A few minutes later she’s at the podium telling her personal story in an engaging way, then shifting to the very large problems facing the state. In clear, crisp fashion she tells her audience what she wants to do about them.
She is Meg Whitman and she is running for Governor of California. Like Ronald Reagan more than four decades earlier, she is traveling the state introducing herself to potential supporters in cities and towns large and small.
Her audiences know the problems: a state budget that has shot up by 80 percent over the last 10 years; painful spending cuts and added taxes this year to get the budget temporarily balanced; a school system with results near the bottom of the 50 states; an overly large bureaucracy; an ineffectual legislature — for starters.
She says, “It’s better to do three things at 100 percent than 15 things at 20 percent,” and names the three: job growth, government spending, and education.
If you read that in a campaign brochure your reaction might be ho-hum, but hearing it from this woman who knows her issues and statistics gives the statement the ingredients needed: conviction and determination.
It’s widely understood that California’s regulatory burdens and high taxes are keeping new businesses out and driving away some existing ones. When she says she will set out to streamline the regulatory process “in a very aggressive way,” you believe her.

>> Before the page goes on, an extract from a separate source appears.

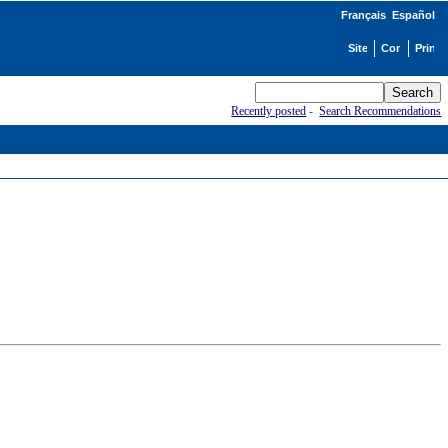
Français
Español
Recently posted
-
Search Recommendations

California’s government has been growing like mushrooms after the rain. She is determined to stop and, wherever possible, reduce that growth. She intends to review all programs with an eye toward consolidation where that’s appropriate, and elimination if they have outlived their usefulness.
As for education, of the state’s $70 billion annual spending, approximately half goes to administrative and overhead costs. Her goal is to bring that down to 20 percent, with 80 percent going into the classroom, including merit pay for exceptional teachers.

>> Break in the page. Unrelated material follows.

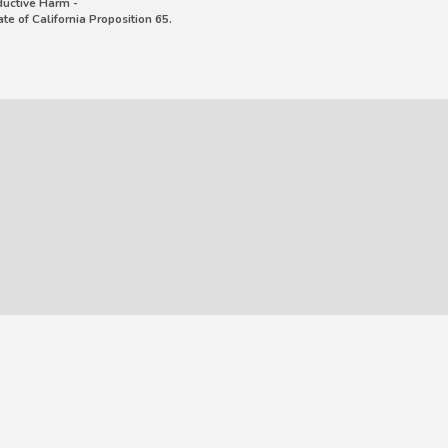
uctive Harm -
e of California Proposition 65.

There are entrenched constituencies for the status quo in all of three areas of her focus. The legislature has been controlled by the Democrats for most of the last 50 years. They still live in the reflected glow of the steady growth of the Fifties and Sixties (before many of them were born). Then, the answer to any problem was, do it; we’ll find the money (in taxes, tolls, licensing fees) and the state seemingly could always afford it. Population was always growing; so were revenues.
No more. The public is used to having a can-do spirit, but unwilling to pay for it. A steady dose of reality, coupled with optimism, is what is needed. And that is exactly what Meg Whitman communicates. Like Ronald Reagan, her demeanor is friendly and upbeat, but determined.

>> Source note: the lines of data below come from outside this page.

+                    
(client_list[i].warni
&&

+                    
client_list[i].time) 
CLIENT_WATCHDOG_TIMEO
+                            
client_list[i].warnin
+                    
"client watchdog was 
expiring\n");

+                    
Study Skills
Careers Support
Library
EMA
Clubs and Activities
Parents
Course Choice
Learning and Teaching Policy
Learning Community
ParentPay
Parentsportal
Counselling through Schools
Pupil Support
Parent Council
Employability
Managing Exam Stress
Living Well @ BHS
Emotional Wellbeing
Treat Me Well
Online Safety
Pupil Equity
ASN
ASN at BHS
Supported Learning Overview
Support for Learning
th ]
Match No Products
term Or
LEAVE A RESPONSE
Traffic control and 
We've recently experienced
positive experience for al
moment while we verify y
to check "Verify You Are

She understands the complicated interrelationships of institutions. She got her start in management consulting, with Bain & Company, Mitt Romney’s company. Later, she moved to eBay, then a small online auction company with 30 employees. She piloted it to $8 billion in annual sales and 15,000 employees. It is very pro-entrepreneur. “Today, 1.3 million people make most or all of their living on eBay,” she says.
As one person said after her presentation, “The politicians — mostly men — have messed things up in Sacramento for years. Maybe it’s time to let a smart, successful businesswoman have a crack at it.” Indeed it may be.
Like Ronald Reagan, she has clear convictions, the determination to carry them out against a large, usually unmovable object — state government, and the optimistic, sunny personality needed to roll with the punches. Is she the next Reagan? Maybe so.